Matrix multiplication with SYCL-sub-groups goes wrong

I'm new to SYCL. The following code compiles fine but gives the wrong result. The code computes the product of two matrices (A, R^{M x K} and B, R^{K x N}) into a result matrix (C, R^{M x N}).

#include <array>
#include <sycl/sycl.hpp>

constexpr int M = 17,
              K = 18,
              N = 19,
              tile_size = 9;

int main( void )
{
  // Initialize matrices to be zero and "1" in the diagonal.
  std::array< int, M * K > a;
  for( int i = 0; i < M * K; ++i ) a[i] = 0;
  for( int i = 0; i < (M < K ? M : K); ++i ) a[i * (M < K ? K + 1 : M + 1)] = 1;
  std::array< int, K * N > b;
  for( int i = 0; i < K * N; ++i ) b[i] = 0;
  for( int i = 0; i < (K < N ? K : N); ++i ) b[i * (K < N ? N + 1 : K + 1)] = 1;
  // Result matrix all zeros for now.
  std::array< int, M * N > c;
  for( int i = 0; i < M * N; ++i ) c[i] = 0;

  sycl::queue q;

  sycl::buffer a_buf{ a },
               b_buf{ b },
               c_buf{ c };

  q.submit( [&]( sycl::handler& h )
            {
              sycl::accessor matrix_a{ a_buf, h, sycl::read_only };
              sycl::accessor matrix_b{ b_buf, h, sycl::read_only };
              sycl::accessor matrix_c{ c_buf, h, sycl::write_only, sycl::no_init };

              h.parallel_for( sycl::nd_range< 2 >{ { M, N }, { 1, tile_size } },
                              [=]( sycl::nd_item< 2 > item )
                              {
                                auto sg = item.get_sub_group();
                                const int m = item.get_global_id()[0],
                                          n = item.get_global_id()[1];
                                int i = item.get_local_id()[1];
                                int sum = 0;
                                for( int k = 0; k < K; k += tile_size )
                                {
                                  int tile_a = matrix_a[m * K + k + i];

                                  for( int t = 0; t < tile_size; ++t )
                                    sum += sycl::group_broadcast( sg, tile_a, t ) * 
                                           matrix_b[(k + t) * N + n];
                                }
                                matrix_c[m * N + n] = sum;
                              }
                            );
            }
          );

  sycl::host_accessor host_c{ c_buf, sycl::read_only };
  for( int i = 0; i < N * M; ++i )
    c[i] = host_c[i];

  std::cout << "A=\n";
  for( int m = 0; m < M; ++m )
  {
    for( int k = 0; k < K; ++k )
      std::cout << a[m * K + k] << ' ';
    std::cout << '\n';
  }

  std::cout << "B=\n";
  for( int k = 0; k < K; ++k )
  {
    for( int n = 0; n < N; ++n )
      std::cout << b[k * N + n] << ' ';
    std::cout << '\n';
  }

  std::cout << "C=\n";
  for( int m = 0; m < M; ++m )
  {
    for( int n = 0; n < N; ++n )
      std::cout << c[m * N + n] << ' ';
    std::cout << '\n';
  }

  return 0;
}

It compiles fine with the command line icpx -fsycl matrix_sub_group.cpp -Wall -o matrix_sub_group but gives the wrong result (all zeros).
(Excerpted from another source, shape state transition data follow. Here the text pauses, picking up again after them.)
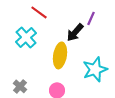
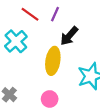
purple line: (91, 18) -> (55, 14), moved

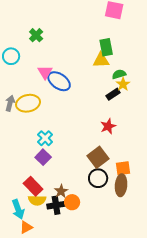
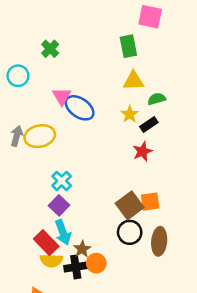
green rectangle: (106, 47) -> (128, 46), moved
yellow star: (123, 84) -> (130, 114), moved
red star: (108, 126) -> (142, 151), moved
orange square: (123, 168) -> (150, 202), moved
cyan arrow: (18, 209) -> (63, 232), moved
Surprinsing (for me) is that the result gets right if I choose other combinations of the matrix dimensions. For example

#include <array>
#include <sycl/sycl.hpp>

constexpr int M = 11,
              K = 12,
              N = 13,
              tile_size = 6;

int main( void ) { /* same as before */ }

gives the right result. So I think I'm missing something important.

EDIT

In the meantime, I experimented some more. The original code executed on CPU. If I force it to run on GPU (nvidia), I get the runtime error:

non-uniform work-groups are not supported by the target device.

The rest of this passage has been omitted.